Murray's claim that a "new moral truth" had emerged outside the Church led to conflict with Cardinal Alfredo Ottaviani, Pro-Secretary of the Vatican Holy Office. In 1954, the Vatican demanded for Murray to end both writing on religious freedom and publishing his two latest articles on the issue.

===Second Vatican Council, 1963===
In spite of his silencing, Murray continued to write privately on religious liberties and submitted his works to Rome, all of which were rejected.

In 1963, he was invited to the second but not the first session of the Second Vatican Council in which he drafted the third and the fourth versions of a document on religious freedom.

In 1965, the document eventually became the council's endorsement of religious freedom Dignitatis humanae personae. He continued to write on the issue by claiming that the arguments offered by the final decree were inadequate even if the affirmation of religious freedom was unequivocal.

In 1966, prompted by the Vietnam War, he was appointed to serve on Lyndon B. Johnson's presidential commission, which reviewed Selective Service classifications. He supported the allowance of a classification for those opposed on moral grounds to some but not all wars, but that recommendation was not accepted by the Selective Service Administration.

Murray then turned to questions of how the Church might arrive at new theological doctrines.

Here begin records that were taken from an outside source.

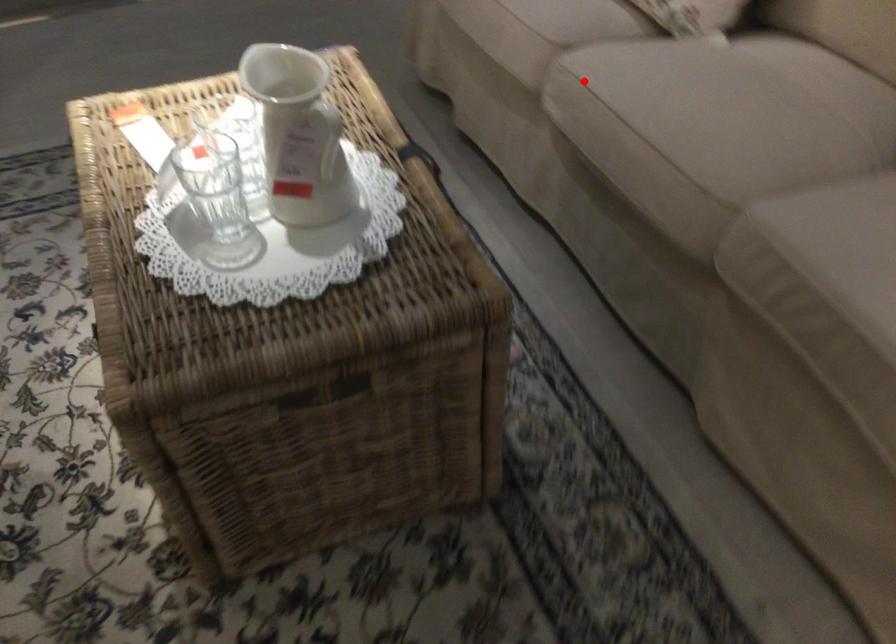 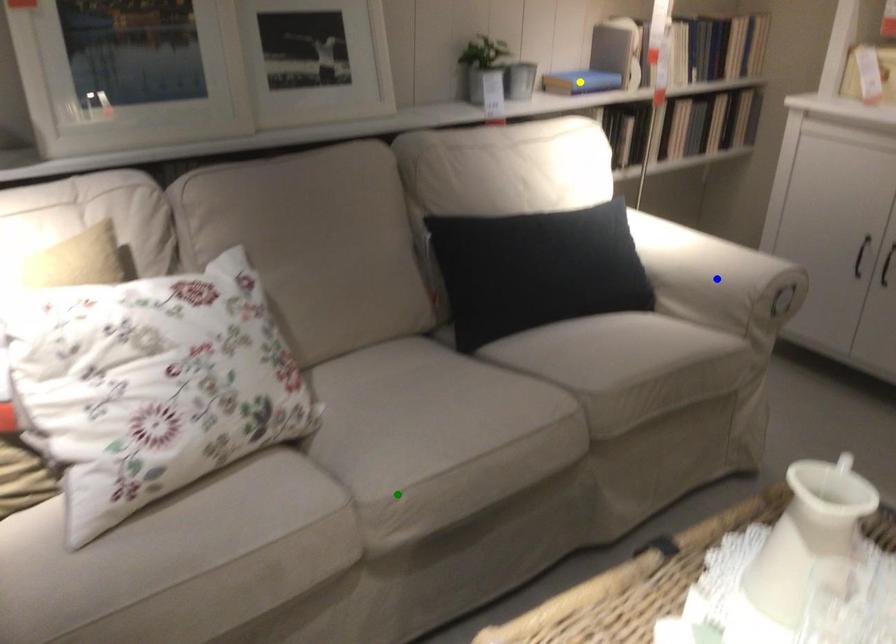 Question: I am providing you with two images of the same scene from different viewpoints. A red point is marked on the first image. You are given multiple points on the second image. Which point in image 2 is actually the same real-world point as the red point in image 1?

Choices:
 (A) green point
 (B) yellow point
 (C) blue point

Answer: (A) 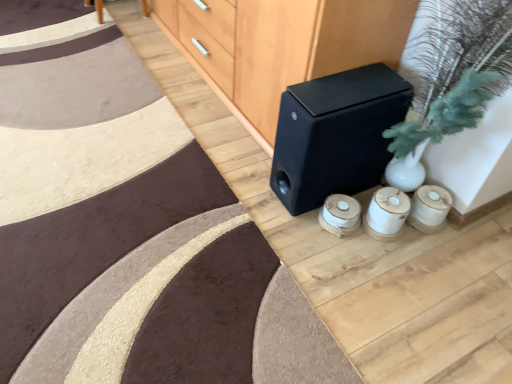 Measure the distance between black matte speaker at center and camera.

black matte speaker at center and camera are 3.96 feet apart.

I want to click on black matte speaker at center, so click(297, 47).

He argued that Catholics who arrived at new truths about God would have to do so in conversation "on a footing of equality" with non-Catholics and atheists. He suggested greater reforms, including a restructuring of the Church, which he saw as having overdeveloped its notion of authority and hierarchy at the expense of the bonds of love that had from the start defined the authentically Christian life.

==Death==
In August 1967, Murray died of a heart attack in Queens, New York, one month before his 63rd birthday.